Keep to one stretch of the data below, the lines from the one with "What do you see at coordinates (92, 2506)" up to and including the one with "Image resolution: width=1512", and return that stretch exactly.

◆ Dataset entries
§
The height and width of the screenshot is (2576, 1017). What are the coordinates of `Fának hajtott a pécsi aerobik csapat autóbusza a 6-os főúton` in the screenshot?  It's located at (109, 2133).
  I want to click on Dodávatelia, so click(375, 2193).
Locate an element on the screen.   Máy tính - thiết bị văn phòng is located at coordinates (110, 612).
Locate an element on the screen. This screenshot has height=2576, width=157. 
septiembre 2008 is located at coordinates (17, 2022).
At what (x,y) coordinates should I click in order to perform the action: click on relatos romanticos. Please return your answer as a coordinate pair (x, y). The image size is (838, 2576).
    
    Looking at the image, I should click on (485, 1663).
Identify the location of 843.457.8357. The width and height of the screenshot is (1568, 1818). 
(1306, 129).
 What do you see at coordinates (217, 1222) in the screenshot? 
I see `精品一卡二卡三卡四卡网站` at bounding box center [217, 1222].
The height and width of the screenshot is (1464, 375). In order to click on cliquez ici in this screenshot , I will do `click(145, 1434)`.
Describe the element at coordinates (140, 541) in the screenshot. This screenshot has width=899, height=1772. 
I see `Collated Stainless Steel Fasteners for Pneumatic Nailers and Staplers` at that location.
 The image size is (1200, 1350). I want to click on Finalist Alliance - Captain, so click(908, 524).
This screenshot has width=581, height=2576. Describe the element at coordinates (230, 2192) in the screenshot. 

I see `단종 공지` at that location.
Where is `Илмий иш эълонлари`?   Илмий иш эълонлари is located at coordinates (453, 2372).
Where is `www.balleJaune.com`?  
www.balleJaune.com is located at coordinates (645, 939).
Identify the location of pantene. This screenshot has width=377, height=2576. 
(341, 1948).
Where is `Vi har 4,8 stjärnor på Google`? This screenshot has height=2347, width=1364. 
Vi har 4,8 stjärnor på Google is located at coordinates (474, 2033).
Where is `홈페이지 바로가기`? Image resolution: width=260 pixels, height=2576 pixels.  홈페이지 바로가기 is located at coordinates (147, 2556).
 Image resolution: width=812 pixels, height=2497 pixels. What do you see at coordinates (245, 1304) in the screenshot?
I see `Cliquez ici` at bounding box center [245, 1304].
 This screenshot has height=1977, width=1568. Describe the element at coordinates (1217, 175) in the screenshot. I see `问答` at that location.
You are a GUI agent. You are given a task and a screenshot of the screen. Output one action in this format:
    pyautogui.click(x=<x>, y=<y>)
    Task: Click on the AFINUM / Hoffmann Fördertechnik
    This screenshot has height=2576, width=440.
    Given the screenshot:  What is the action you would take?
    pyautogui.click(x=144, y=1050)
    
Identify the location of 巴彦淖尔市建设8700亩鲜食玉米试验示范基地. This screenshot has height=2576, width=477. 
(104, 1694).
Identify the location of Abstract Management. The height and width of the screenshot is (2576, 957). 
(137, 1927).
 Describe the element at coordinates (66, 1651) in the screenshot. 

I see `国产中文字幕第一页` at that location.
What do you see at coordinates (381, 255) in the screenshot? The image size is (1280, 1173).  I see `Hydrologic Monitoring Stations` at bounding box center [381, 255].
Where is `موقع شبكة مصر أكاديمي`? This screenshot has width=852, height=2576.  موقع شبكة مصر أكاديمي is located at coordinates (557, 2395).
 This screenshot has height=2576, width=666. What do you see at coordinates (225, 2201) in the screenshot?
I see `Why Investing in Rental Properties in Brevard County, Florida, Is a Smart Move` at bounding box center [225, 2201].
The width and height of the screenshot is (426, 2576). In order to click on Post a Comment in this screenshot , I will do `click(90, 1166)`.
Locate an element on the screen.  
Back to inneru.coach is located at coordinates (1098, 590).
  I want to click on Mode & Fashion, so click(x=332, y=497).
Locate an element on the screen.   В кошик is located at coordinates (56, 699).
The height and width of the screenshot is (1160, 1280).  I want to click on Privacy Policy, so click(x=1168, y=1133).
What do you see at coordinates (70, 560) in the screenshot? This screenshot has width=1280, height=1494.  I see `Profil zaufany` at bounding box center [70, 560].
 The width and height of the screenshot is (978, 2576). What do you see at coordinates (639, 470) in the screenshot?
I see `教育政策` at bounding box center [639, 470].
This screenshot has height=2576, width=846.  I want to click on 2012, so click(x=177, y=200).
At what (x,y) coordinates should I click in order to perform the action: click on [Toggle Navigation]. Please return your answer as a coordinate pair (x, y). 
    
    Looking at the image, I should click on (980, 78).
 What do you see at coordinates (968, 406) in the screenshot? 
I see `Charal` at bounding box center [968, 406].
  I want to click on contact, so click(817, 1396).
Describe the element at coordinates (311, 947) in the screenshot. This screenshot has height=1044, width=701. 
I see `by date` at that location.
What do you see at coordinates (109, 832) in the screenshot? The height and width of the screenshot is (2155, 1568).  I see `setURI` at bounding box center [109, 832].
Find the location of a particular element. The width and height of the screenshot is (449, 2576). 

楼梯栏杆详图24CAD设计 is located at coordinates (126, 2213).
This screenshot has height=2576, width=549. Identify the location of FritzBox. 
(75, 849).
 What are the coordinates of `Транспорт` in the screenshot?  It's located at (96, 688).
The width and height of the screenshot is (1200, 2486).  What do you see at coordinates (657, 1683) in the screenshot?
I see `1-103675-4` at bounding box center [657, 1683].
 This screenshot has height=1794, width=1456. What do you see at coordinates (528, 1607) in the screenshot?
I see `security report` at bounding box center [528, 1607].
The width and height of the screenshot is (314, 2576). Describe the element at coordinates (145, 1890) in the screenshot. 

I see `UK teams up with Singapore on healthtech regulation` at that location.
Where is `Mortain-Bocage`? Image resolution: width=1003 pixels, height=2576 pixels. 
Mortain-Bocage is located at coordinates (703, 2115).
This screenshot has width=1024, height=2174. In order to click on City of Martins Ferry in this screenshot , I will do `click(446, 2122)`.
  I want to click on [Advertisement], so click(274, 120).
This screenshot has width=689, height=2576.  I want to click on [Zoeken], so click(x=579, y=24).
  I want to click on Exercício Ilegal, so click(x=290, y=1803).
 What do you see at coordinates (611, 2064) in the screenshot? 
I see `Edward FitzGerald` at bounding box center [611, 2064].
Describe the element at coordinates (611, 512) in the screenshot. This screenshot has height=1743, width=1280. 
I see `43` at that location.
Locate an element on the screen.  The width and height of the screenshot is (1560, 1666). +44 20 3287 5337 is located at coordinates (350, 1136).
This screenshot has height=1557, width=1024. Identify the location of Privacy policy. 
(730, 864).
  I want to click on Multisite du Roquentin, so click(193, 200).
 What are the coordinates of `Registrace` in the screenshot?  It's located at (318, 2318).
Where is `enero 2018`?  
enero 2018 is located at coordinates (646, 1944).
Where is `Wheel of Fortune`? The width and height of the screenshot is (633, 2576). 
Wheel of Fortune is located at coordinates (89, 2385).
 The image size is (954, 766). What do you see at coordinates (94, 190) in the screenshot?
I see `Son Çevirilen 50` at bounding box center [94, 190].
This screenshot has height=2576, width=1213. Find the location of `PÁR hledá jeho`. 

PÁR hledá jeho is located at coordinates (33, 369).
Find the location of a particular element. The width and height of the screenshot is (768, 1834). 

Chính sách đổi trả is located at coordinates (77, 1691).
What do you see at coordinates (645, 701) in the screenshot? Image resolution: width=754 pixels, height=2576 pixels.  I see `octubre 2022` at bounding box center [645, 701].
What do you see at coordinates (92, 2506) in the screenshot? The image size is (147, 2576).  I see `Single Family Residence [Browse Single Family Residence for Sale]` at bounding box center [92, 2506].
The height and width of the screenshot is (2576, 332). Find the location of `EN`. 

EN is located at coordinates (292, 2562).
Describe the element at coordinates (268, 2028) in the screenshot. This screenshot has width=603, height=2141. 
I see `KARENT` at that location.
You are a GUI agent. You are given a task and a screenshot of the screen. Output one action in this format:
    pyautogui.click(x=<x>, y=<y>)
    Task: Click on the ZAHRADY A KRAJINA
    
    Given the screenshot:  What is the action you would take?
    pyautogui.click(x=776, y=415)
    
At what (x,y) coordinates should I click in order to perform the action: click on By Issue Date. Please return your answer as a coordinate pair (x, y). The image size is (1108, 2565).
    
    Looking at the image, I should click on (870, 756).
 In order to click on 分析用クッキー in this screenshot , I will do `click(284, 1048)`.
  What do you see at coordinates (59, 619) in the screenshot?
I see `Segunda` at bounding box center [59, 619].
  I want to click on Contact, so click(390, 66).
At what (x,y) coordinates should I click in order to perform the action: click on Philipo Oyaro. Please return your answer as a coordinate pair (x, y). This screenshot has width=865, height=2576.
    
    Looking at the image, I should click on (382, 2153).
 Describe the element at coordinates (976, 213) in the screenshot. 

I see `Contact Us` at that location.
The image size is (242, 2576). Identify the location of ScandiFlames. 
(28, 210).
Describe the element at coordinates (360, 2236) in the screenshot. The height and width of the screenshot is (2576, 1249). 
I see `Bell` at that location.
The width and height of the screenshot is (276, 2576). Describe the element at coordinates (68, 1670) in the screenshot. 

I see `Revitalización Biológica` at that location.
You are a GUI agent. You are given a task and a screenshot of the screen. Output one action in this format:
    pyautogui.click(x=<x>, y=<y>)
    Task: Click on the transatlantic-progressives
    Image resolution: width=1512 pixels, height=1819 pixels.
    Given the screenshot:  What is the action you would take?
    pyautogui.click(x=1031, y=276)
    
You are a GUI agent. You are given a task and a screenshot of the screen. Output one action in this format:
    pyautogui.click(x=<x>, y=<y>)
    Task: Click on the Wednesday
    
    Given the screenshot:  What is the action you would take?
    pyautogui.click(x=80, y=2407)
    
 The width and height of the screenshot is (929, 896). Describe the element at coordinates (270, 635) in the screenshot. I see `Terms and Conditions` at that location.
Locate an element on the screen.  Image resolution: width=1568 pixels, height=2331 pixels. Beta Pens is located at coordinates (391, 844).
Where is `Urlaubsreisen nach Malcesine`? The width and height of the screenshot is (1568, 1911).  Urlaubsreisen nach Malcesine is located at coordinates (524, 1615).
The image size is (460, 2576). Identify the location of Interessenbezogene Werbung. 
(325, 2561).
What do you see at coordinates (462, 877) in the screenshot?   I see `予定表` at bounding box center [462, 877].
§
◆ WRITTEN RESPONSE
What do you see at coordinates (92, 2506) in the screenshot? The image size is (147, 2576).  I see `Single Family Residence [Browse Single Family Residence for Sale]` at bounding box center [92, 2506].
The height and width of the screenshot is (2576, 332). Find the location of `EN`. 

EN is located at coordinates (292, 2562).
Describe the element at coordinates (268, 2028) in the screenshot. This screenshot has width=603, height=2141. 
I see `KARENT` at that location.
You are a GUI agent. You are given a task and a screenshot of the screen. Output one action in this format:
    pyautogui.click(x=<x>, y=<y>)
    Task: Click on the ZAHRADY A KRAJINA
    
    Given the screenshot:  What is the action you would take?
    pyautogui.click(x=776, y=415)
    
At what (x,y) coordinates should I click in order to perform the action: click on By Issue Date. Please return your answer as a coordinate pair (x, y). The image size is (1108, 2565).
    
    Looking at the image, I should click on (870, 756).
 In order to click on 分析用クッキー in this screenshot , I will do `click(284, 1048)`.
  What do you see at coordinates (59, 619) in the screenshot?
I see `Segunda` at bounding box center [59, 619].
  I want to click on Contact, so click(390, 66).
At what (x,y) coordinates should I click in order to perform the action: click on Philipo Oyaro. Please return your answer as a coordinate pair (x, y). This screenshot has width=865, height=2576.
    
    Looking at the image, I should click on (382, 2153).
 Describe the element at coordinates (976, 213) in the screenshot. 

I see `Contact Us` at that location.
The image size is (242, 2576). Identify the location of ScandiFlames. 
(28, 210).
Describe the element at coordinates (360, 2236) in the screenshot. The height and width of the screenshot is (2576, 1249). 
I see `Bell` at that location.
The width and height of the screenshot is (276, 2576). Describe the element at coordinates (68, 1670) in the screenshot. 

I see `Revitalización Biológica` at that location.
You are a GUI agent. You are given a task and a screenshot of the screen. Output one action in this format:
    pyautogui.click(x=<x>, y=<y>)
    Task: Click on the transatlantic-progressives
    Image resolution: width=1512 pixels, height=1819 pixels.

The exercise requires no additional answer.